A continuación, con la mirada alta y la voz tensa, Villarejo contestó «no» a cada una de las preguntas de los fiscales:
—¿Contenía su informe información de unas diligencias previas? ¿Contenía información de inteligencia financiera del SEPBLAC? ¿Accedió usted a bases de datos policiales y aportó los datos a sus informes?
—No.
—¿Cuánto recibió Cenyt (su empresa) por ese informe?
—No tengo ni idea.
—El informe valía cinco millones de euros —señaló el fiscal.
—Probablemente, señor fiscal, pero no lo recuerdo.
—¿Se dieron indicaciones de que esos pagos se debían realizar a unas empresas radicadas en Panamá y Uruguay?
—Si se hicieron esas indicaciones es porque así nos lo dijeron.
—¿Tiene usted vinculación con alguna sociedad constituida en Panamá?
—¿Yo personalmente? No he constituido yo personalmente ninguna sociedad en Panamá.
Eran preguntas retóricas porque los fiscales conocían algunas respuestas, solo algunas. El resto las tenía la grabadora de Villarejo… y las investigaciones que durante años ha realizado uno de los autores de este libro.
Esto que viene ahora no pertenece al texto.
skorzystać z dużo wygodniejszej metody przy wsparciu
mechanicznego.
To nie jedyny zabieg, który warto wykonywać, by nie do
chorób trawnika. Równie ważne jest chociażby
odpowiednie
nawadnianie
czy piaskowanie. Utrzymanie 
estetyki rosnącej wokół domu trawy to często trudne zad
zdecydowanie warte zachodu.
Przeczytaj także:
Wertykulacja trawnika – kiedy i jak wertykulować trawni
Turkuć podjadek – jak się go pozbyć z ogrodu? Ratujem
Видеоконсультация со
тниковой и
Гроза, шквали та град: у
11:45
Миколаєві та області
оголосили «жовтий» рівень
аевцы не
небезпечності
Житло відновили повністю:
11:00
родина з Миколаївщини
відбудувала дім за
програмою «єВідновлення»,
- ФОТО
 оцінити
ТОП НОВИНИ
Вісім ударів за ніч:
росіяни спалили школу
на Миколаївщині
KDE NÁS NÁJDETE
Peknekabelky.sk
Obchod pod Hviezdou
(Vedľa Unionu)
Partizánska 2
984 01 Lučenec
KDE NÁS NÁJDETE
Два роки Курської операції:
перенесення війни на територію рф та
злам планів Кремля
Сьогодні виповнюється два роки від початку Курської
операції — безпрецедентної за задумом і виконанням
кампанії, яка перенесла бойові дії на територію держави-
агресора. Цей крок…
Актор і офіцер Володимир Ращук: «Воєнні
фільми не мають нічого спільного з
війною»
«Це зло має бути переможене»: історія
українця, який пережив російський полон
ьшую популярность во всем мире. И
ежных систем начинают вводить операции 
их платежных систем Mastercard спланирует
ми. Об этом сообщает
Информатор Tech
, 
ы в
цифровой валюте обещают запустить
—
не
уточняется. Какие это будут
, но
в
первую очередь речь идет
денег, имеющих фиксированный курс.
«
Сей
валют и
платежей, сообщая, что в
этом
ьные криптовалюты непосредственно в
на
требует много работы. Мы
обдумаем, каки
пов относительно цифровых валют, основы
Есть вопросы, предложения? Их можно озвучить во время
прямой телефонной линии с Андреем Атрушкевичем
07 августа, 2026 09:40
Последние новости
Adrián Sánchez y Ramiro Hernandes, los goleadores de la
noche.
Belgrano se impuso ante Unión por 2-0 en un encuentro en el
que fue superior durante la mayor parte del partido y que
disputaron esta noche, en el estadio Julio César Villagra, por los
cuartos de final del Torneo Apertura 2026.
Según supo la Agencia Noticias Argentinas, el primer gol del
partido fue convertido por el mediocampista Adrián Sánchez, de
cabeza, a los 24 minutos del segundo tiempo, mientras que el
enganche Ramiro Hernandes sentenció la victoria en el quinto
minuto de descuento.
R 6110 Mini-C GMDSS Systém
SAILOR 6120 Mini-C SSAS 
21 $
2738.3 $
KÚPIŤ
Cuando el excomisario Villarejo entró en prisión mantenía intacta su fama de intocable. Su nombre, sin embargo, se diluyó de inmediato en una secuencia numérica inacabable. En sólo unas horas pasó de ser Villarejo, el hombre que creía manejar a su merced la estabilidad del Estado, al preso 2017014718 de Estremera. Junto a él, entraron «su amigo» Carlos Salamanca y su hombre de confianza, Rafael Redondo. Para entonces, los investigadores ya sabían que Villarejo había visitado Panamá y que había mentido al negar que abrió una cuenta bancaria como testaferro de un narcotraficante al que había protegido durante años. Su nombre: José María Clemente Marcet.
11. Urreiztieta, Esteban. «Policías implican al Rey en el caso Pujol». El Mundo (30 de enero de 2017).